━━ INFORMATION
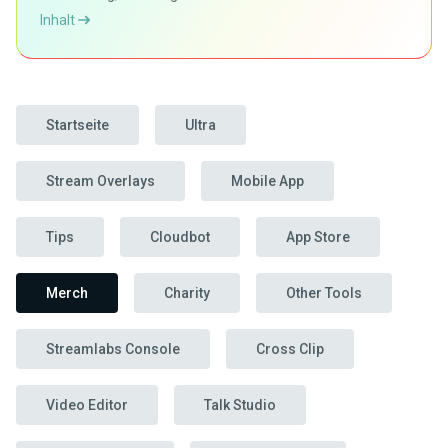
Inhalt
Startseite
Ultra
Stream Overlays
Mobile App
Tips
Cloudbot
App Store
Merch
Charity
Other Tools
Streamlabs Console
Cross Clip
Video Editor
Talk Studio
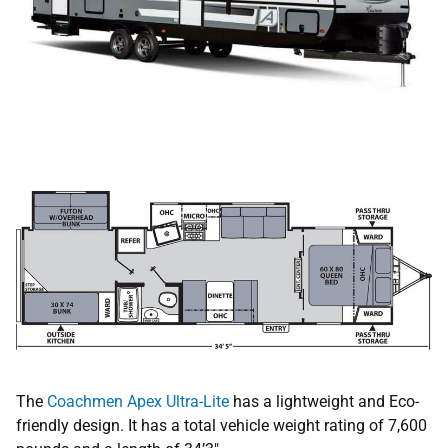
The
Coachmen Apex Ultra-Lite
has a lightweight and Eco-
friendly design. It has a total vehicle weight rating of 7,600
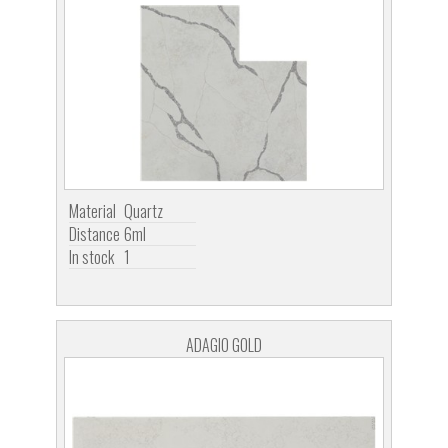
Material
Quartz
Distance
6ml
In stock
1
ADAGIO GOLD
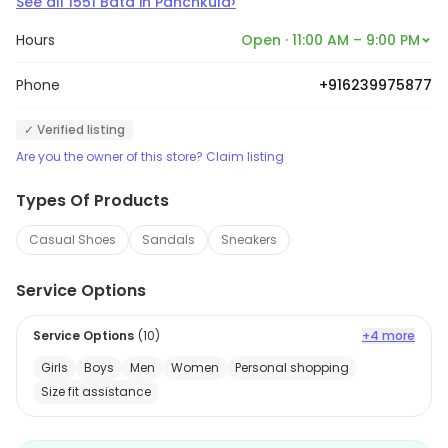
›
See all
1551
Bata
in
Panchkula
Hours
Open · 11:00 AM – 9:00 PM
Phone
+916239975877
✓ Verified listing
Are you the owner of this store? Claim listing
Types Of Products
Casual Shoes
Sandals
Sneakers
Service Options
Service Options
(
10
)
+4 more
Girls
Boys
Men
Women
Personal shopping
Size fit assistance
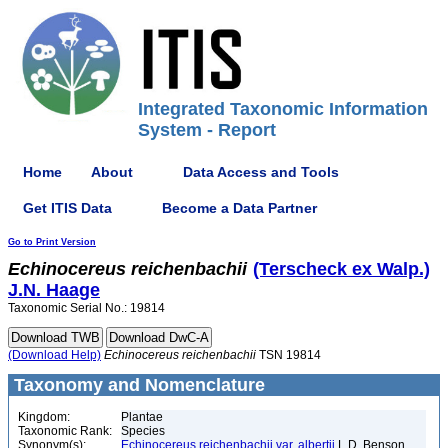
Integrated Taxonomic Information
System - Report
Home
About
Data Access and Tools
Get ITIS Data
Become a Data Partner
Go to Print Version
Echinocereus
reichenbachii
(Terscheck ex Walp.)
J.N. Haage
Taxonomic Serial No.: 19814
(Download Help)
Echinocereus
reichenbachii
TSN 19814
Taxonomy and Nomenclature
Kingdom:
Plantae
Taxonomic Rank:
Species
Synonym(s):
Echinocereus reichenbachii var. albertii
L.D. Benson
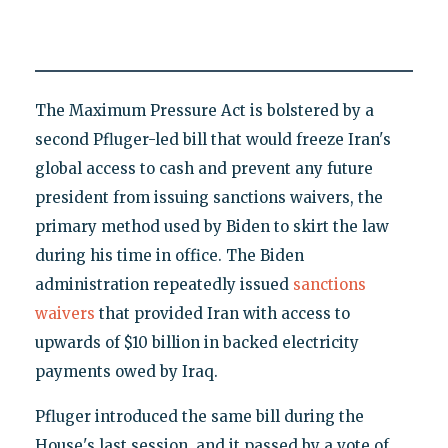
The Maximum Pressure Act is bolstered by a
second Pfluger-led bill that would freeze Iran's
global access to cash and prevent any future
president from issuing sanctions waivers, the
primary method used by Biden to skirt the law
during his time in office. The Biden
administration repeatedly issued
sanctions
waivers
that provided Iran with access to
upwards of $10 billion in backed electricity
payments owed by Iraq.
Pfluger introduced the same bill during the
House's last session, and it passed by a vote of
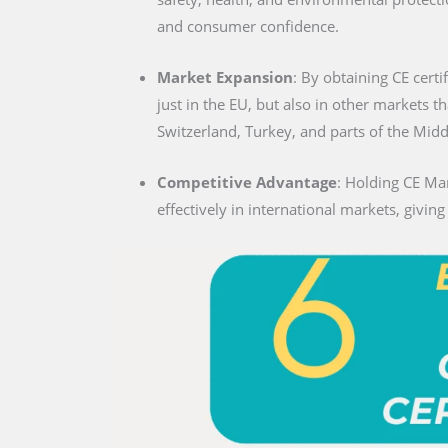
and consumer confidence.
Market Expansion
: By obtaining CE certi
just in the EU, but also in other markets t
Switzerland, Turkey, and parts of the Midd
Competitive Advantage
: Holding CE Mar
effectively in international markets, givin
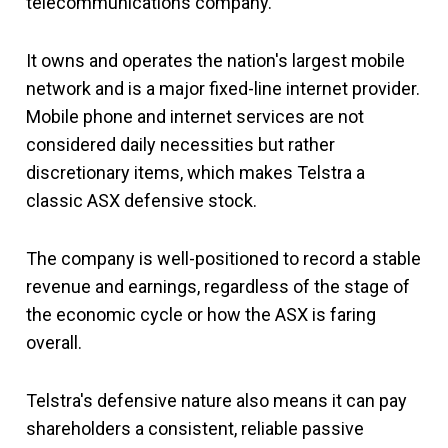
telecommunications company.
It owns and operates the nation's largest mobile
network and is a major fixed-line internet provider.
Mobile phone and internet services are not
considered daily necessities but rather
discretionary items, which makes Telstra a
classic ASX defensive stock.
The company is well-positioned to record a stable
revenue and earnings, regardless of the stage of
the economic cycle or how the ASX is faring
overall.
Telstra's defensive nature also means it can pay
shareholders a consistent, reliable passive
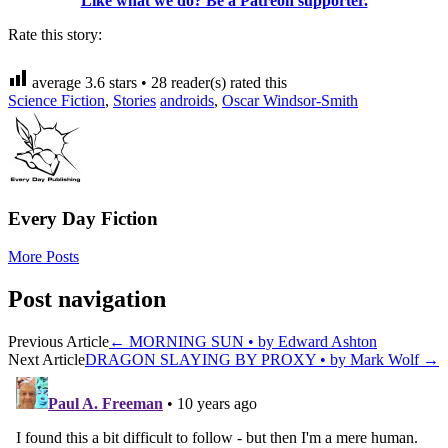
Like what we do? Be a Patreon supporter.
Rate this story:
average
3.6
stars •
28
reader(s) rated this
Science Fiction
,
Stories
androids
,
Oscar Windsor-Smith
Every Day Fiction
More Posts
Post navigation
Previous Article
←
MORNING SUN • by Edward Ashton
Next Article
DRAGON SLAYING BY PROXY • by Mark Wolf
→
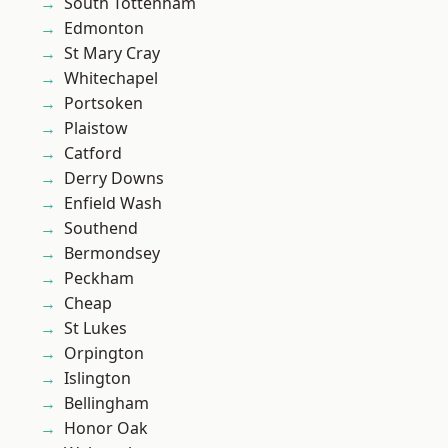
South Tottenham
Edmonton
St Mary Cray
Whitechapel
Portsoken
Plaistow
Catford
Derry Downs
Enfield Wash
Southend
Bermondsey
Peckham
Cheap
St Lukes
Orpington
Islington
Bellingham
Honor Oak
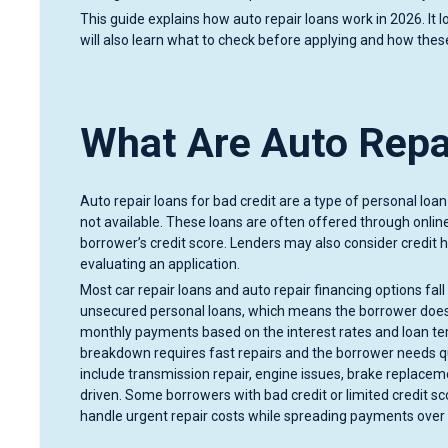
This guide explains how auto repair loans work in 2026. It l
will also learn what to check before applying and how these
What Are Auto Repai
Auto repair loans for bad credit are a type of personal lo
not available. These loans are often offered through online
borrower’s credit score. Lenders may also consider credit hi
evaluating an application.
Most car repair loans and auto repair financing options fal
unsecured personal loans, which means the borrower does 
monthly payments based on the interest rates and loan t
breakdown requires fast repairs and the borrower needs 
include transmission repair, engine issues, brake replacem
driven. Some borrowers with bad credit or limited credit s
handle urgent repair costs while spreading payments over 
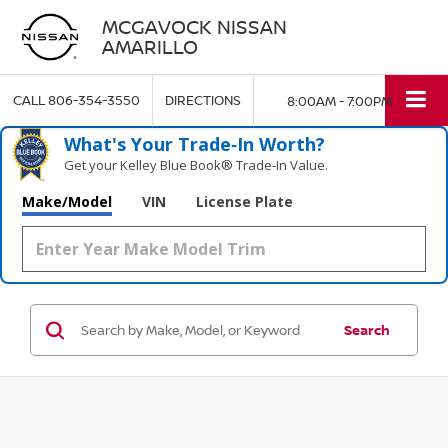
MCGAVOCK NISSAN
AMARILLO
CALL
806-354-3550
DIRECTIONS
8:00AM - 7:00PM
What's Your Trade‑In Worth?
Get your Kelley Blue Book® Trade‑In Value.
Make/Model
VIN
License Plate
Search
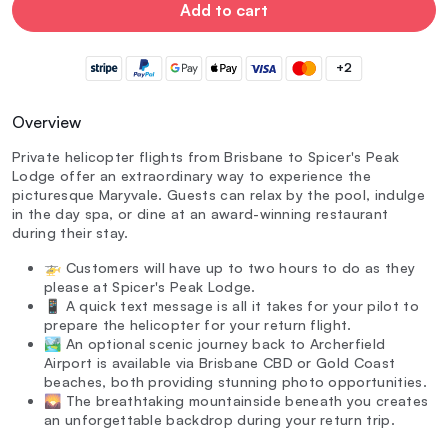
Add to cart
+2
Overview
Private helicopter flights from Brisbane to Spicer's Peak
Lodge offer an extraordinary way to experience the
picturesque Maryvale. Guests can relax by the pool, indulge
in the day spa, or dine at an award-winning restaurant
during their stay.
🚁 Customers will have up to two hours to do as they
please at Spicer's Peak Lodge.
📱 A quick text message is all it takes for your pilot to
prepare the helicopter for your return flight.
🏞️ An optional scenic journey back to Archerfield
Airport is available via Brisbane CBD or Gold Coast
beaches, both providing stunning photo opportunities.
🌄 The breathtaking mountainside beneath you creates
an unforgettable backdrop during your return trip.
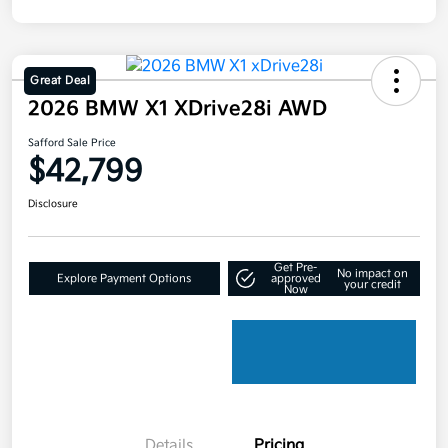
Great Deal
2026 BMW X1 XDrive28i AWD
Safford Sale Price
$42,799
Disclosure
Get Pre-
No impact on
Explore Payment Options
approved
your credit
Now
Details
Pricing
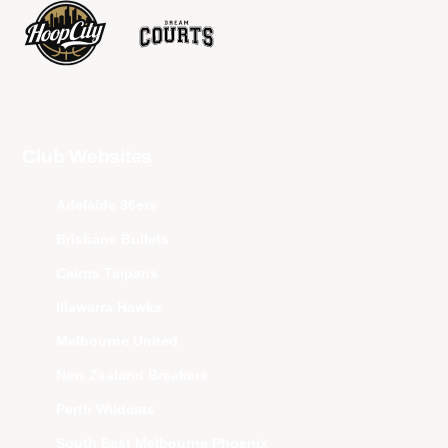
Club Websites
Adelaide 36ers
Brisbane Bullets
Cairns Taipans
Illawarra Hawks
Melbourne United
New Zealand Breakers
Perth Wildcats
South East Melbourne Phoenix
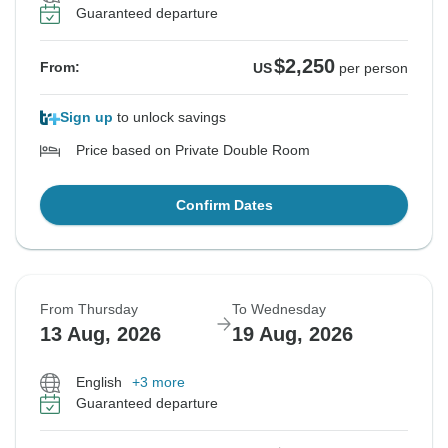
Guaranteed departure
$2,250
From:
US
per person
Sign up
to unlock savings
Price based on Private Double Room
Confirm Dates
From Thursday
To Wednesday
13 Aug, 2026
19 Aug, 2026
English
+3 more
Guaranteed departure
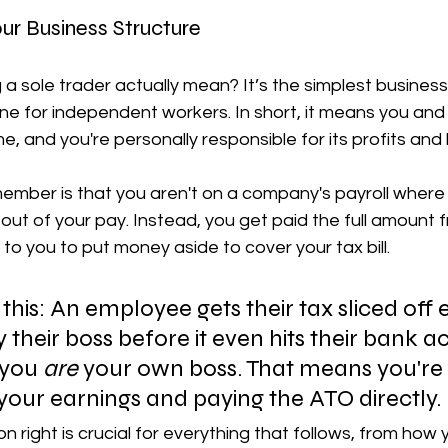
ur Business Structure
a sole trader actually mean? It’s the simplest business
 for independent workers. In short, it means you and 
, and you're personally responsible for its profits and 
ember is that you aren't on a company's payroll where t
out of your pay. Instead, you get paid the full amount 
up to you to put money aside to cover your tax bill.
ke this: An employee gets their tax sliced off
their boss before it even hits their bank a
 you 
are
 your own boss. That means you're 
our earnings and paying the ATO directly.
ion right is crucial for everything that follows, from how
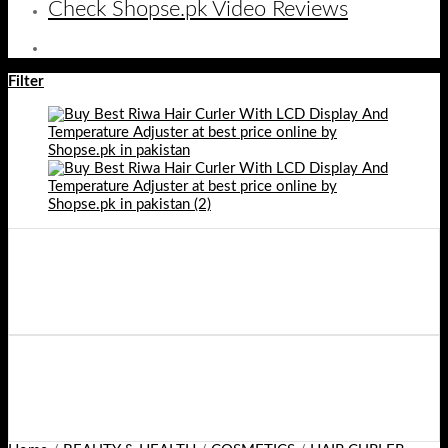
Check Shopse.pk Video Reviews
Filter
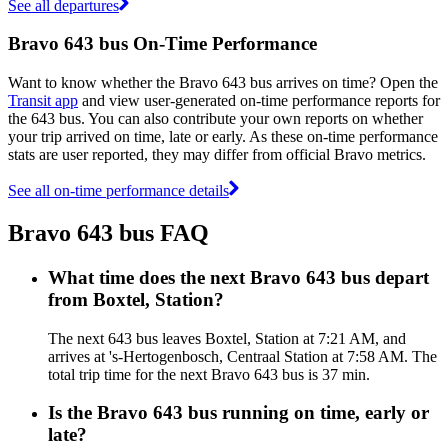
See all departures
Bravo 643 bus On-Time Performance
Want to know whether the Bravo 643 bus arrives on time? Open the
Transit app
and view user-generated on-time performance reports for
the 643 bus. You can also contribute your own reports on whether
your trip arrived on time, late or early. As these on-time performance
stats are user reported, they may differ from official Bravo metrics.
See all on-time performance details
Bravo 643 bus FAQ
What time does the next Bravo 643 bus depart
from Boxtel, Station?
The next 643 bus leaves Boxtel, Station at 7:21 AM, and
arrives at 's-Hertogenbosch, Centraal Station at 7:58 AM. The
total trip time for the next Bravo 643 bus is 37 min.
Is the Bravo 643 bus running on time, early or
late?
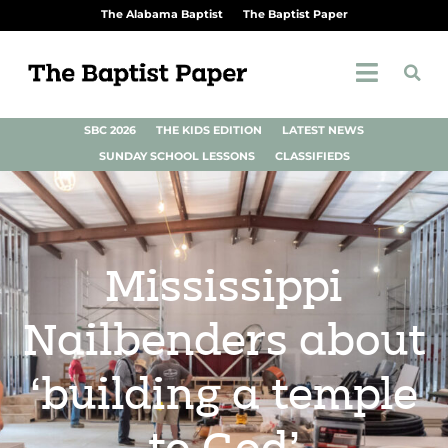
The Alabama Baptist
The Baptist Paper
SBC 2026
THE KIDS EDITION
LATEST NEWS
SUNDAY SCHOOL LESSONS
CLASSIFIEDS
Mississippi
Nailbenders about
‘building a temple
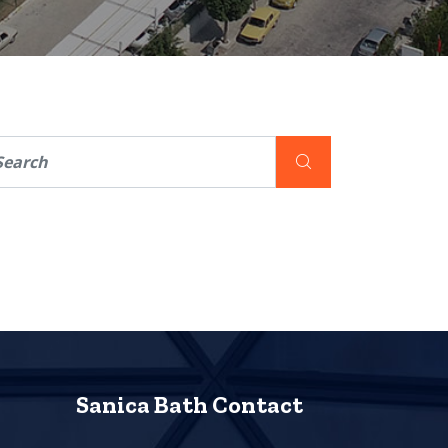
Sanica Bath Contact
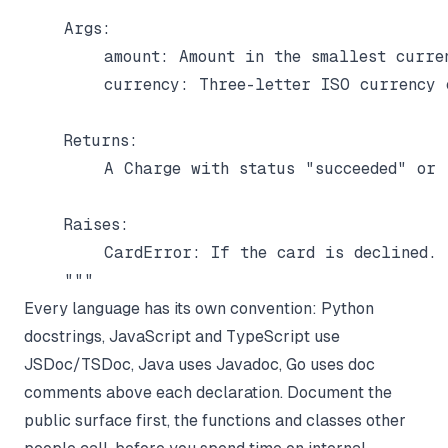
    Args:

        amount: Amount in the smallest curren
        currency: Three-letter ISO currency c
    Returns:

        A Charge with status "succeeded" or "
    Raises:

        CardError: If the card is declined.

Every language has its own convention: Python
docstrings, JavaScript and TypeScript use
JSDoc/TSDoc, Java uses Javadoc, Go uses doc
comments above each declaration. Document the
public surface first, the functions and classes other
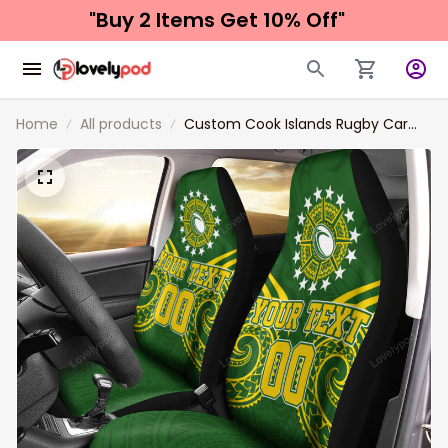
"Buy 2 Items 
Get 10% Off"
Home
All products
Custom Cook Islands Rugby Car
Seat Covers Tribal Pattern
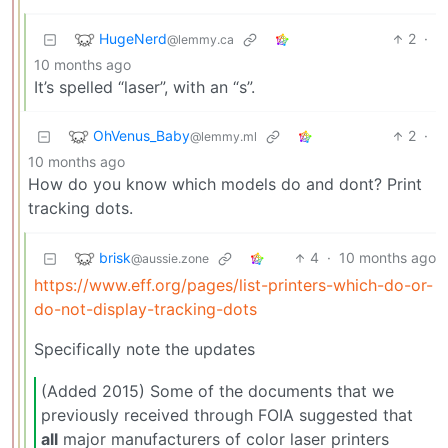
HugeNerd
2
·
@lemmy.ca
10 months ago
It’s spelled “laser”, with an “s”.
OhVenus_Baby
2
·
@lemmy.ml
10 months ago
How do you know which models do and dont? Print
tracking dots.
brisk
4
·
10 months ago
@aussie.zone
https://www.eff.org/pages/list-printers-which-do-or-
do-not-display-tracking-dots
Specifically note the updates
(Added 2015) Some of the documents that we
previously received through FOIA suggested that
all
major manufacturers of color laser printers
━━━━
> _EXERCISE PROMPT_
Determine which lines above include the word "they", and report those lines in full.

> _COMPLETED TASK_
🚁 Customers will have up to two hours to do as they
stats are user reported, they may differ from official Bravo metrics.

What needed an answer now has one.